Connectivity was the number one operational complaint across our fleet. Vessels had unreliable cell-only connections or no internet access at all. Crews carried personal phones with cell service but couldn't access a single business system from the vessel. Shore-side offices in locations like Puerto Rico relied on wireless ISPs with zero backup. When the connection dropped, the operation went dark.
If you're a maritime IT leader evaluating Starlink, here's what I learned deploying 41 units across vessels and offices, replacing VSAT entirely, and building an enterprise-grade failover architecture on the water.
Start with a Proof of Concept, Not a Rollout
We didn't go fleet-wide on day one. I ran a proof of concept at our California offices first. This was intentional. Testing on a shore-side facility let us evaluate Starlink's performance, reliability, and integration characteristics without the added complexity of a moving vessel.
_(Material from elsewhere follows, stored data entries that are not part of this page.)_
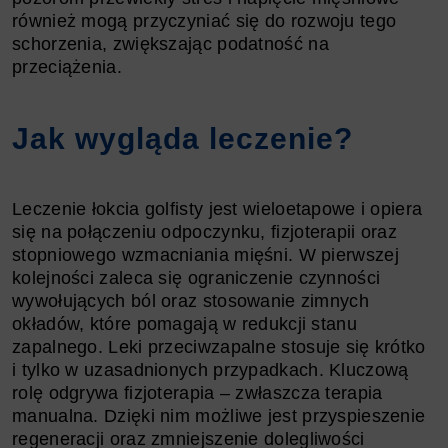
również mogą przyczyniać się do rozwoju tego
schorzenia, zwiększając podatność na
przeciążenia.
Jak wygląda leczenie?
Leczenie łokcia golfisty jest wieloetapowe i opiera
się na połączeniu odpoczynku, fizjoterapii oraz
stopniowego wzmacniania mięśni. W pierwszej
kolejności zaleca się ograniczenie czynności
wywołujących ból oraz stosowanie zimnych
okładów, które pomagają w redukcji stanu
zapalnego. Leki przeciwzapalne stosuje się krótko
i tylko w uzasadnionych przypadkach. Kluczową
rolę odgrywa fizjoterapia – zwłaszcza terapia
manualna. Dzięki nim możliwe jest przyspieszenie
regeneracji oraz zmniejszenie dolegliwości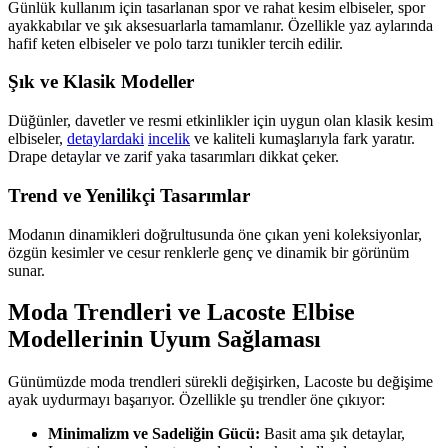
Günlük kullanım için tasarlanan spor ve rahat kesim elbiseler, spor
ayakkabılar ve şık aksesuarlarla tamamlanır. Özellikle yaz aylarında
hafif keten elbiseler ve polo tarzı tunikler tercih edilir.
Şık ve Klasik Modeller
Düğünler, davetler ve resmi etkinlikler için uygun olan klasik kesim
elbiseler,
detaylardaki
incelik
ve kaliteli kumaşlarıyla fark yaratır.
Drape detaylar ve zarif yaka tasarımları dikkat çeker.
Trend ve Yenilikçi Tasarımlar
Modanın dinamikleri doğrultusunda öne çıkan yeni koleksiyonlar,
özgün kesimler ve cesur renklerle genç ve dinamik bir görünüm
sunar.
Moda Trendleri ve Lacoste Elbise
Modellerinin Uyum Sağlaması
Günümüzde moda trendleri sürekli değişirken, Lacoste bu değişime
ayak uydurmayı başarıyor. Özellikle şu trendler öne çıkıyor:
Minimalizm ve Sadeliğin Gücü:
Basit ama şık detaylar,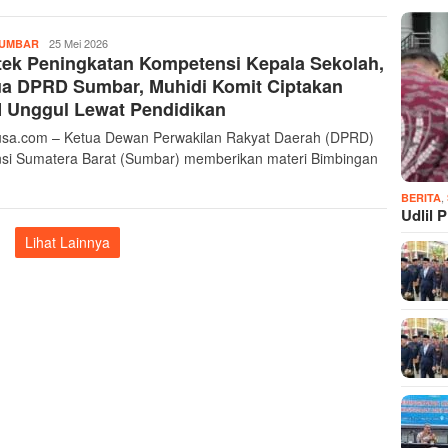
Musthofa
25 Mei 2026
UMBAR
ek Peningkatan Kompetensi Kepala Sekolah,
Ritonga
ua DPRD Sumbar, Muhidi Komit Ciptakan
 Unggul Lewat Pendidikan
sa.com – Ketua Dewan Perwakilan Rakyat Daerah (DPRD)
nsi Sumatera Barat (Sumbar) memberikan materi Bimbingan
,
BERITA
Udlil 
Lihat Lainnya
The POC confirmed what we needed to know: the service was viable for our use case. But it also revealed integration details that would have been painful to discover mid-rollout. The lesson: never skip the POC, even when the technology looks like an obvious win.
Enterprise-Grade Means Failover
Starlink alone isn't an enterprise solution. It's a connectivity source. The enterprise part is what you build around it.
I spec'd and selected Cradlepoint routers and modems for active/active smart WAN failover. Not active/passive where one connection sits idle until the primary fails. Active/active, where both connections carry traffic simultaneously and either can absorb the full load if the other drops. On a vessel, where connectivity conditions change constantly, active/active is the difference between a blip and an outage.
The architecture: Starlink as the primary high-bandwidth link, cellular as the failover and secondary path. Smart WAN policies route traffic based on application priority, available bandwidth, and link health. Business-critical applications get routed to the most reliable path. Guest WiFi fills in around it.
Negotiate Before You Scale
When you're deploying 41 units across a fleet, you're not a retail customer anymore. I negotiated a $500 per-unit cost reduction on the Cradlepoint hardware before we scaled. On 41 units, that's meaningful savings. The vendor relationship matters here. If you're buying at volume, talk pricing before you order, not after.
Deploy It Yourself (At Least Some of It)
I performed many of the installations personally and oversaw the remaining deployments across my team. There's a reason for that. When the person designing the architecture is also the one installing it on the first vessels, you catch problems that drawings miss. Mounting positions that look good on paper but don't account for cable runs. Antenna placements that are technically correct but operationally impractical. The gap between design and reality closes fastest when you close it yourself.
The Results
Vessels went from no usable connectivity to near-complete coverage on the water. For the first time, we could run domain-joined business applications, provide guest WiFi, and enable operational monitoring systems from the vessel. VSAT was phased out entirely. The systems that used to require satellite uplinks at a fraction of the performance were replaced by Starlink at better speeds, better reliability, and lower ongoing cost.
Shore-side offices with unreliable connectivity got the same treatment. The same Starlink plus Cradlepoint architecture, the same failover design, the same result: reliable connectivity where it didn't exist before.
What I'd Tell Another Maritime IT Leader
Don't treat Starlink as a plug-and-play solution. It's a connectivity source that needs enterprise-grade routing, failover, and policy management wrapped around it. The dish is the easy part.
Plan for the vessel environment. Moving platforms, vibration, salt air, limited physical access for maintenance. Your hardware selection and mounting approach need to account for all of it.
Active/active beats active/passive on the water. Connectivity conditions change constantly when you're moving. A failover architecture that requires detecting failure before switching is too slow. Active/active eliminates that gap.
Do the POC. Even if you're confident. Even if the use case seems obvious. The details you catch in a controlled test save you weeks of troubleshooting at scale.
Negotiate at volume. If you're deploying more than 10 units, you have leverage. Use it.
Maritime connectivity has been the hardest problem in fleet IT for years. Starlink changed what's possible. But the technology is only as good as the architecture you build around it and the team that executes the deployment.